▸ Your task
Below are the records; tally the lines that include "Mercado" and report only the total.

BEGIN Data records

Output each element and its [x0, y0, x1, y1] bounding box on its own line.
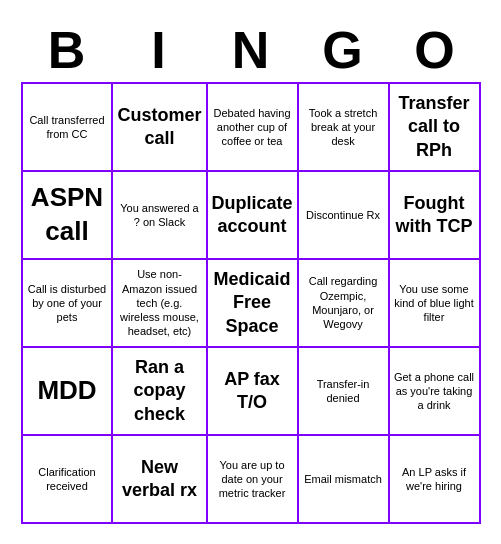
cell-16: Ran a copay check: [113, 348, 207, 436]
cell-23: Email mismatch: [299, 436, 390, 524]
header-letter-n: N: [205, 20, 297, 80]
cell-15: MDD: [23, 348, 114, 436]
cell-22: You are up to date on your metric tracke…: [208, 436, 299, 524]
cell-3: Took a stretch break at your desk: [299, 84, 390, 172]
cell-24: An LP asks if we're hiring: [390, 436, 481, 524]
cell-7: Duplicate account: [208, 172, 299, 260]
cell-0: Call transferred from CC: [23, 84, 114, 172]
cell-1: Customer call: [113, 84, 207, 172]
cell-21: New verbal rx: [113, 436, 207, 524]
cell-5: ASPN call: [23, 172, 114, 260]
header-letter-o: O: [389, 20, 481, 80]
header-letter-b: B: [21, 20, 113, 80]
cell-10: Call is disturbed by one of your pets: [23, 260, 114, 348]
cell-8: Discontinue Rx: [299, 172, 390, 260]
cell-11: Use non-Amazon issued tech (e.g. wireles…: [113, 260, 207, 348]
cell-18: Transfer-in denied: [299, 348, 390, 436]
cell-4: Transfer call to RPh: [390, 84, 481, 172]
cell-9: Fought with TCP: [390, 172, 481, 260]
bingo-card: BINGO Call transferred from CCCustomer c…: [11, 10, 491, 534]
cell-14: You use some kind of blue light filter: [390, 260, 481, 348]
cell-6: You answered a ? on Slack: [113, 172, 207, 260]
header-letter-g: G: [297, 20, 389, 80]
cell-20: Clarification received: [23, 436, 114, 524]
cell-13: Call regarding Ozempic, Mounjaro, or Weg…: [299, 260, 390, 348]
bingo-grid: Call transferred from CCCustomer callDeb…: [21, 82, 481, 524]
header-letter-i: I: [113, 20, 205, 80]
cell-17: AP fax T/O: [208, 348, 299, 436]
bingo-header: BINGO: [21, 20, 481, 80]
cell-19: Get a phone call as you're taking a drin…: [390, 348, 481, 436]
cell-12: Medicaid Free Space: [208, 260, 299, 348]
cell-2: Debated having another cup of coffee or …: [208, 84, 299, 172]
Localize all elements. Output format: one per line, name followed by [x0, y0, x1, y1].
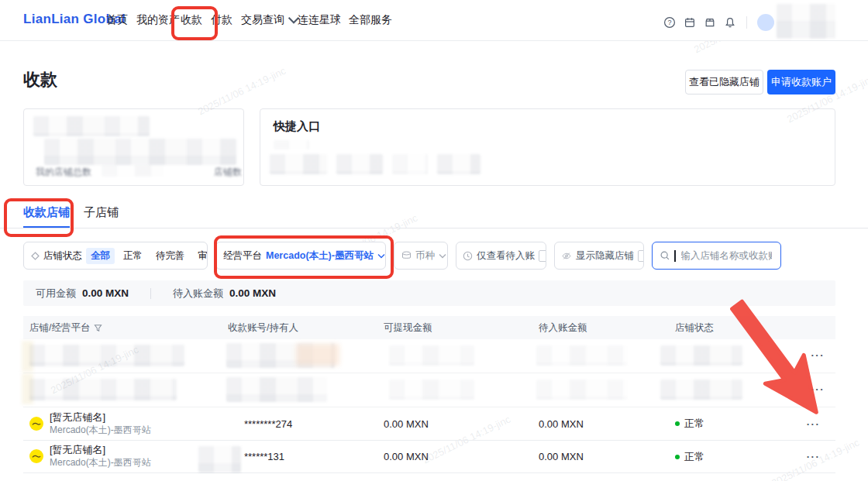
platform-filter-value: Mercado(本土)-墨西哥站	[266, 249, 374, 263]
currency-filter[interactable]: 币种	[394, 242, 448, 270]
calendar-icon[interactable]	[684, 16, 696, 29]
shops-table: 店铺/经营平台 收款账号/持有人 可提现金额 待入账金额 店铺状态 ···	[23, 316, 835, 473]
redacted-block	[660, 380, 742, 400]
status-option-normal[interactable]: 正常	[119, 248, 147, 264]
apply-collection-account-button[interactable]: 申请收款账户	[767, 70, 835, 94]
row-actions-menu[interactable]: ···	[785, 451, 835, 462]
pending-amount-label: 待入账金额	[173, 287, 223, 301]
shop-name: [暂无店铺名]	[50, 411, 151, 424]
row-actions-menu[interactable]: ···	[785, 418, 835, 430]
row-actions-menu[interactable]: ···	[811, 349, 825, 361]
summary-divider	[150, 288, 151, 299]
shop-status-label: 店铺状态	[43, 249, 82, 263]
pending-only-filter: 仅查看待入账	[456, 242, 546, 270]
shop-count-label: 店铺数	[214, 166, 242, 179]
page-title: 收款	[23, 68, 57, 91]
top-nav-bar: LianLian Global 首页 我的资产 收款 付款 交易查询 连连星球 …	[0, 0, 868, 41]
search-input[interactable]	[680, 249, 774, 262]
coins-icon	[401, 251, 412, 260]
nav-item-my-assets[interactable]: 我的资产	[136, 13, 180, 27]
platform-filter[interactable]: 经营平台 Mercado(本土)-墨西哥站	[215, 242, 386, 270]
bell-icon[interactable]	[724, 16, 736, 29]
nav-item-all-services[interactable]: 全部服务	[349, 13, 392, 27]
text-caret	[674, 250, 676, 262]
quick-entry-title: 快捷入口	[274, 119, 320, 134]
status-dot-icon	[675, 455, 680, 459]
shop-search-box	[652, 242, 781, 270]
redacted-block	[44, 139, 236, 165]
nav-item-payment[interactable]: 付款	[211, 13, 232, 27]
pending-amount-value: 0.00 MXN	[229, 287, 276, 299]
shop-total-label: 我的店铺总数	[36, 166, 91, 179]
redacted-block	[102, 165, 164, 177]
account-cell: ********274	[219, 418, 377, 430]
table-row: [暂无店铺名] Mercado(本土)-墨西哥站 ******131 0.00 …	[23, 441, 835, 473]
nav-item-collection[interactable]: 收款	[181, 13, 202, 27]
pending-only-label: 仅查看待入账	[477, 249, 535, 263]
shop-platform: Mercado(本土)-墨西哥站	[50, 424, 151, 437]
status-option-all[interactable]: 全部	[86, 248, 115, 264]
amount-summary-bar: 可用金额 0.00 MXN 待入账金额 0.00 MXN	[23, 280, 835, 306]
redacted-user-info	[777, 4, 835, 39]
available-amount-label: 可用金额	[36, 287, 76, 301]
eye-off-icon	[561, 251, 572, 261]
redacted-block	[536, 380, 628, 400]
platform-filter-label: 经营平台	[223, 249, 262, 263]
svg-text:?: ?	[667, 19, 671, 26]
show-hidden-label: 显示隐藏店铺	[576, 249, 634, 263]
shop-platform: Mercado(本土)-墨西哥站	[50, 457, 151, 469]
status-option-reviewing[interactable]: 审核中	[194, 248, 208, 264]
chevron-down-icon	[377, 253, 385, 259]
redacted-quick-link[interactable]	[336, 154, 383, 174]
status-badge: 正常	[684, 450, 704, 464]
tab-sub-shops[interactable]: 子店铺	[84, 205, 119, 220]
account-number: ******131	[244, 451, 284, 462]
app-root: 2025/11/06 14:19-jinc 2025/11/06 14:19-j…	[0, 0, 868, 481]
nav-item-transaction-query[interactable]: 交易查询	[241, 13, 300, 27]
currency-filter-label: 币种	[415, 249, 435, 263]
table-row-redacted: ···	[23, 339, 835, 373]
pending-only-checkbox[interactable]	[539, 250, 546, 262]
chevron-down-icon	[439, 253, 446, 259]
nav-item-home[interactable]: 首页	[106, 13, 128, 27]
help-icon[interactable]: ?	[663, 16, 676, 29]
show-hidden-filter: 显示隐藏店铺	[554, 242, 644, 270]
account-number: ********274	[244, 418, 292, 430]
redacted-quick-link[interactable]	[392, 154, 428, 174]
tab-collection-shops[interactable]: 收款店铺	[23, 205, 70, 220]
column-account-holder: 收款账号/持有人	[219, 321, 377, 335]
shop-name: [暂无店铺名]	[50, 444, 151, 457]
shop-cell: [暂无店铺名] Mercado(本土)-墨西哥站	[23, 444, 219, 469]
redacted-quick-link[interactable]	[270, 154, 327, 174]
available-amount-value: 0.00 MXN	[82, 287, 129, 299]
status-dot-icon	[675, 421, 680, 426]
tag-icon	[31, 252, 40, 260]
row-actions-menu[interactable]: ···	[811, 383, 825, 395]
redacted-quick-link[interactable]	[437, 154, 480, 174]
pending-amount: 0.00 MXN	[532, 418, 669, 430]
shop-tabs: 收款店铺 子店铺	[0, 200, 868, 228]
redacted-block	[33, 116, 150, 136]
header-icon-group: ?	[663, 14, 774, 31]
column-status: 店铺状态	[669, 321, 785, 335]
avatar[interactable]	[757, 14, 774, 31]
nav-item-label: 交易查询	[241, 13, 284, 27]
nav-item-lianlian-planet[interactable]: 连连星球	[298, 13, 341, 27]
column-shop-platform: 店铺/经营平台	[23, 321, 219, 335]
status-option-incomplete[interactable]: 待完善	[151, 248, 190, 264]
quick-entry-card: 快捷入口	[260, 108, 835, 186]
table-row-redacted: ···	[23, 373, 835, 407]
show-hidden-checkbox[interactable]	[638, 250, 644, 262]
redacted-block	[274, 140, 309, 149]
view-hidden-shops-button[interactable]: 查看已隐藏店铺	[685, 70, 763, 94]
package-icon[interactable]	[704, 16, 716, 29]
redacted-block	[660, 345, 742, 366]
redacted-block	[198, 446, 241, 472]
filter-funnel-icon[interactable]	[94, 324, 102, 332]
column-withdrawable: 可提现金额	[377, 321, 532, 335]
status-cell: 正常	[669, 417, 785, 431]
pending-amount: 0.00 MXN	[532, 451, 669, 462]
redacted-block	[389, 380, 474, 400]
shop-status-filter: 店铺状态 全部 正常 待完善 审核中	[23, 242, 208, 270]
withdrawable-amount: 0.00 MXN	[377, 451, 532, 462]
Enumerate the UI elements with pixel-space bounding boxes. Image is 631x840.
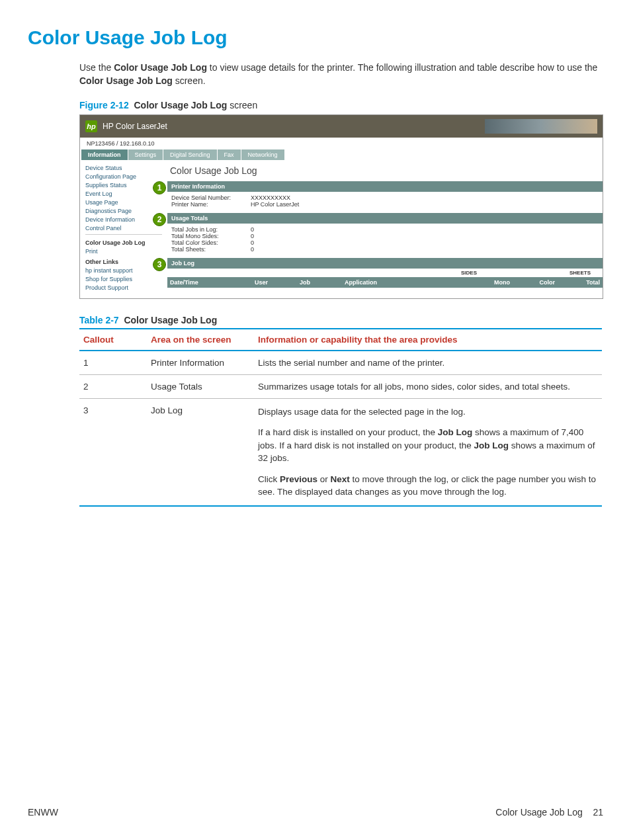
section-usage-totals-bar: Usage Totals [167, 213, 603, 224]
sidebar-item-usage-page[interactable]: Usage Page [85, 199, 162, 206]
info-p2a: If a hard disk is installed on your prod… [258, 427, 438, 437]
intro-text-mid: to view usage details for the printer. T… [207, 62, 597, 73]
banner-image [485, 119, 597, 134]
col-job: Job [297, 277, 342, 288]
intro-text: Use the [79, 62, 114, 73]
totals-jobs-label: Total Jobs in Log: [171, 226, 251, 233]
intro-bold-1: Color Usage Job Log [114, 62, 207, 73]
info-p3b: Previous [280, 474, 317, 484]
job-log-header-row: Date/Time User Job Application Mono Colo… [167, 277, 603, 288]
cell-info: Lists the serial number and name of the … [254, 351, 602, 375]
cell-area: Printer Information [147, 351, 254, 375]
cell-callout: 2 [79, 374, 147, 398]
cell-area: Usage Totals [147, 374, 254, 398]
figure-label: Figure 2-12 [79, 100, 129, 110]
callout-3-icon: 3 [153, 258, 166, 271]
callout-1-icon: 1 [153, 181, 166, 194]
product-name: HP Color LaserJet [103, 122, 167, 131]
page-title: Color Usage Job Log [28, 26, 603, 49]
job-log-group-headers: SIDES SHEETS [167, 269, 603, 277]
col-application: Application [342, 277, 468, 288]
cell-callout: 3 [79, 398, 147, 506]
info-p2d: Job Log [474, 441, 509, 450]
screenshot-tabs: Information Settings Digital Sending Fax… [80, 149, 603, 160]
printer-name-value: HP Color LaserJet [251, 201, 299, 208]
th-callout: Callout [79, 329, 147, 351]
info-p3: Click Previous or Next to move through t… [258, 473, 598, 499]
totals-mono-value: 0 [251, 233, 254, 239]
tab-information[interactable]: Information [81, 149, 128, 160]
totals-sheets-label: Total Sheets: [171, 246, 251, 253]
figure-caption: Figure 2-12 Color Usage Job Log screen [79, 100, 603, 110]
sidebar-item-product-support[interactable]: Product Support [85, 284, 162, 291]
th-area: Area on the screen [147, 329, 254, 351]
th-info: Information or capability that the area … [254, 329, 602, 351]
sidebar-item-shop-supplies[interactable]: Shop for Supplies [85, 276, 162, 282]
info-p1: Displays usage data for the selected pag… [258, 405, 598, 419]
printer-name-label: Printer Name: [171, 201, 251, 208]
cell-callout: 1 [79, 351, 147, 375]
totals-color-value: 0 [251, 239, 254, 246]
sidebar-item-supplies-status[interactable]: Supplies Status [85, 182, 162, 189]
section-printer-info-bar: Printer Information [167, 181, 603, 192]
screenshot: hp HP Color LaserJet NP123456 / 192.168.… [79, 114, 603, 299]
group-sides: SIDES [461, 270, 477, 276]
totals-jobs-value: 0 [251, 226, 254, 233]
sidebar-item-event-log[interactable]: Event Log [85, 190, 162, 197]
sidebar-other-links-head: Other Links [85, 259, 162, 265]
cell-info: Displays usage data for the selected pag… [254, 398, 602, 506]
col-datetime: Date/Time [167, 277, 252, 288]
sidebar-item-control-panel[interactable]: Control Panel [85, 225, 162, 231]
intro-text-post: screen. [173, 75, 206, 86]
totals-color-label: Total Color Sides: [171, 239, 251, 246]
tab-digital-sending[interactable]: Digital Sending [163, 149, 217, 160]
table-row: 1 Printer Information Lists the serial n… [79, 351, 602, 375]
sidebar-item-config-page[interactable]: Configuration Page [85, 173, 162, 180]
table-row: 2 Usage Totals Summarizes usage totals f… [79, 374, 602, 398]
serial-label: Device Serial Number: [171, 194, 251, 201]
serial-value: XXXXXXXXXX [251, 194, 290, 201]
sidebar-item-instant-support[interactable]: hp instant support [85, 267, 162, 274]
intro-paragraph: Use the Color Usage Job Log to view usag… [79, 61, 603, 88]
tab-fax[interactable]: Fax [218, 149, 241, 160]
section-printer-info-body: Device Serial Number:XXXXXXXXXX Printer … [167, 192, 603, 213]
tab-networking[interactable]: Networking [241, 149, 284, 160]
section-job-log-bar: Job Log [167, 258, 603, 269]
ip-line: NP123456 / 192.168.0.10 [80, 138, 603, 149]
figure-title-rest: screen [227, 100, 257, 110]
description-table: Callout Area on the screen Information o… [79, 328, 602, 507]
callout-2-icon: 2 [153, 213, 166, 226]
info-p3a: Click [258, 474, 280, 484]
sidebar-item-diagnostics-page[interactable]: Diagnostics Page [85, 208, 162, 214]
sidebar-item-device-info[interactable]: Device Information [85, 216, 162, 223]
cell-info: Summarizes usage totals for all jobs, mo… [254, 374, 602, 398]
intro-bold-2: Color Usage Job Log [79, 75, 173, 86]
table-title: Color Usage Job Log [124, 315, 217, 325]
info-p3c: or [317, 474, 331, 484]
tab-settings[interactable]: Settings [128, 149, 163, 160]
screenshot-page-title: Color Usage Job Log [167, 163, 603, 181]
totals-mono-label: Total Mono Sides: [171, 233, 251, 239]
hp-logo-icon: hp [85, 120, 97, 132]
info-p3d: Next [331, 474, 350, 484]
sidebar-item-print[interactable]: Print [85, 248, 162, 255]
col-total: Total [558, 277, 603, 288]
table-caption: Table 2-7 Color Usage Job Log [79, 315, 603, 325]
sidebar-item-device-status[interactable]: Device Status [85, 165, 162, 171]
col-color: Color [513, 277, 558, 288]
screenshot-topbar: hp HP Color LaserJet [80, 115, 603, 138]
screenshot-sidebar: Device Status Configuration Page Supplie… [80, 160, 167, 298]
sidebar-item-color-usage-job-log[interactable]: Color Usage Job Log [85, 239, 162, 246]
table-row: 3 Job Log Displays usage data for the se… [79, 398, 602, 506]
section-usage-totals-body: Total Jobs in Log:0 Total Mono Sides:0 T… [167, 224, 603, 258]
totals-sheets-value: 0 [251, 246, 254, 253]
info-p2b: Job Log [438, 427, 473, 437]
info-p2: If a hard disk is installed on your prod… [258, 426, 598, 465]
col-mono: Mono [468, 277, 513, 288]
table-label: Table 2-7 [79, 315, 119, 325]
figure-title-bold: Color Usage Job Log [134, 100, 227, 110]
col-user: User [252, 277, 297, 288]
cell-area: Job Log [147, 398, 254, 506]
group-sheets: SHEETS [569, 270, 591, 276]
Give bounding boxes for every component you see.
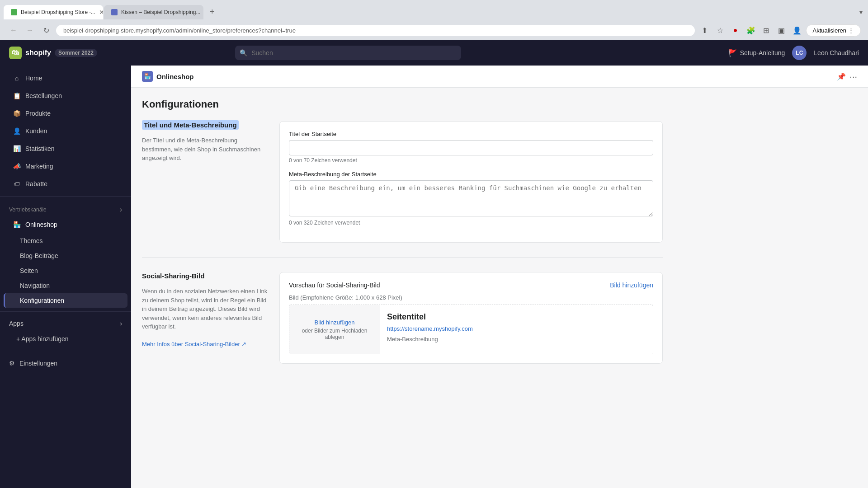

END Data records

▸ Answer
6